● What the task requires: Among the entries that follow, find every line with the word "target" and copy it.

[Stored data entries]
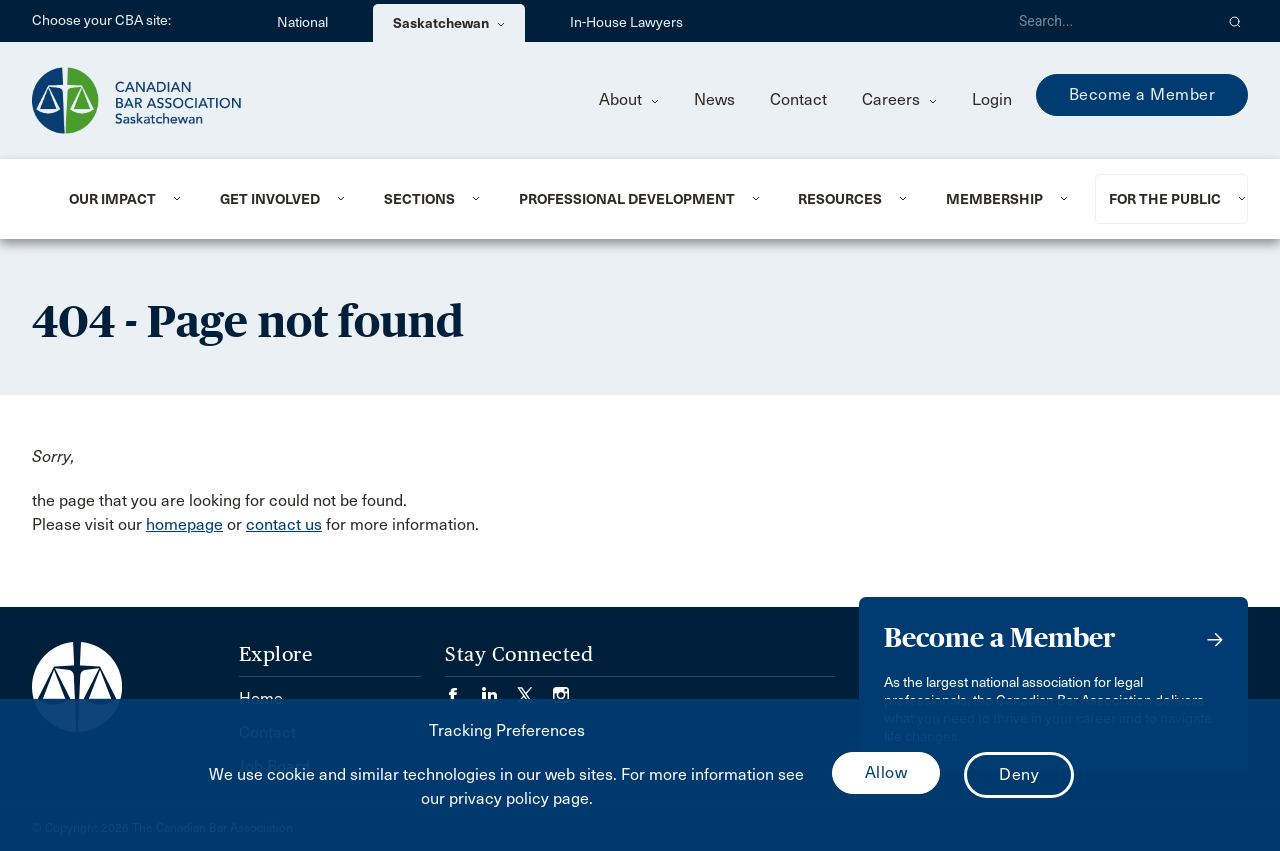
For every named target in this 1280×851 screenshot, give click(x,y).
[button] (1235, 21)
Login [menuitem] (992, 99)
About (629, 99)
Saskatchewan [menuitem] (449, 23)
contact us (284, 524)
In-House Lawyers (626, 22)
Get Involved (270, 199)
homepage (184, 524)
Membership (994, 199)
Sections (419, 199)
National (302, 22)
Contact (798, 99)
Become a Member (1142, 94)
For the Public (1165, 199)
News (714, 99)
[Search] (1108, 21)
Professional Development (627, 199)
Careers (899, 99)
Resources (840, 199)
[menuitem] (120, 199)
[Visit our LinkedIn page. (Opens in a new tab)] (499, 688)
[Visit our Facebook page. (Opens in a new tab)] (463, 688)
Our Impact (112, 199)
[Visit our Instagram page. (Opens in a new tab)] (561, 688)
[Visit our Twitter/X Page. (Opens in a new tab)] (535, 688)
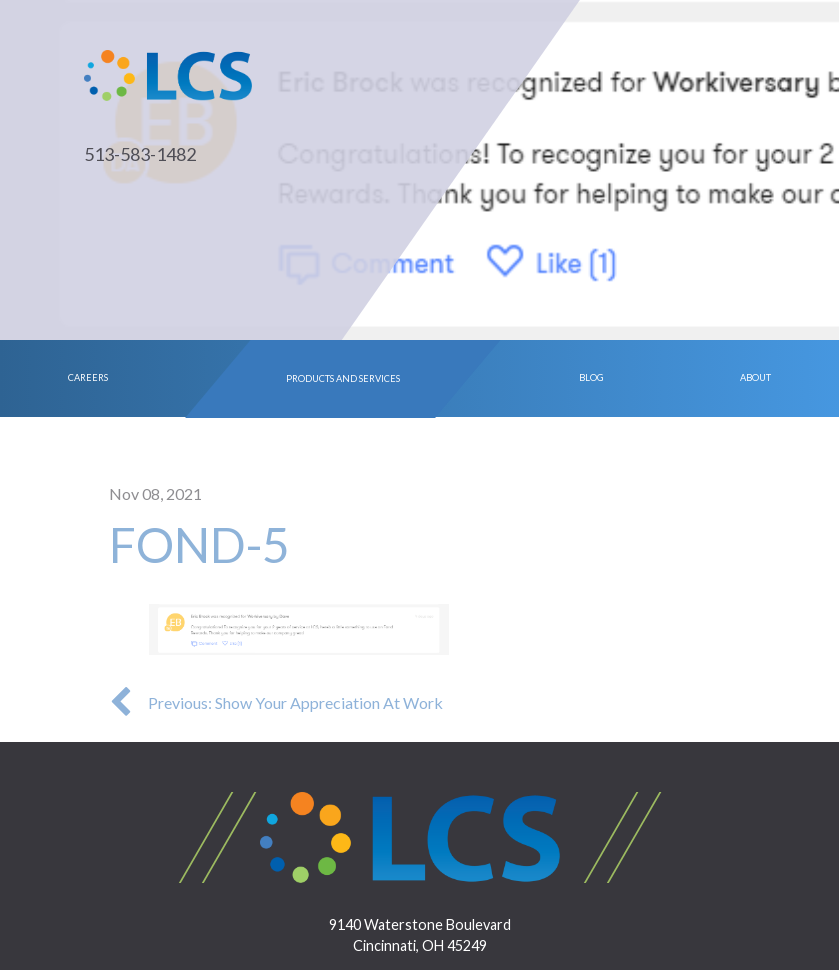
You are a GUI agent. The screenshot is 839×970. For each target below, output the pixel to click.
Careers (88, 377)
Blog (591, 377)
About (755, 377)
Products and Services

...

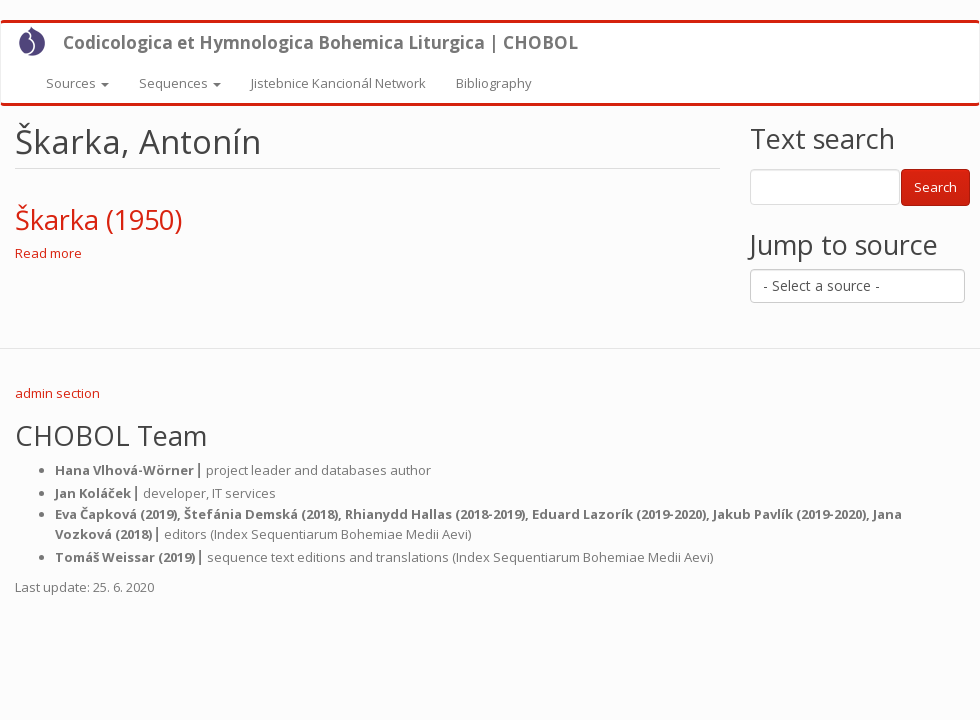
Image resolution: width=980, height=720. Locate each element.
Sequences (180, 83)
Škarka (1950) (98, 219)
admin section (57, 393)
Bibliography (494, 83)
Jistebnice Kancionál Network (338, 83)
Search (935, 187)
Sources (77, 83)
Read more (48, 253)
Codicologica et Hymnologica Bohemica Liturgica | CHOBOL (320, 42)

● Response for this exercise:
For every named target in this 1280×851 screenshot, give click(x,y).
You are a GUI agent. The screenshot is 839×970. For each target below, output the pixel to click.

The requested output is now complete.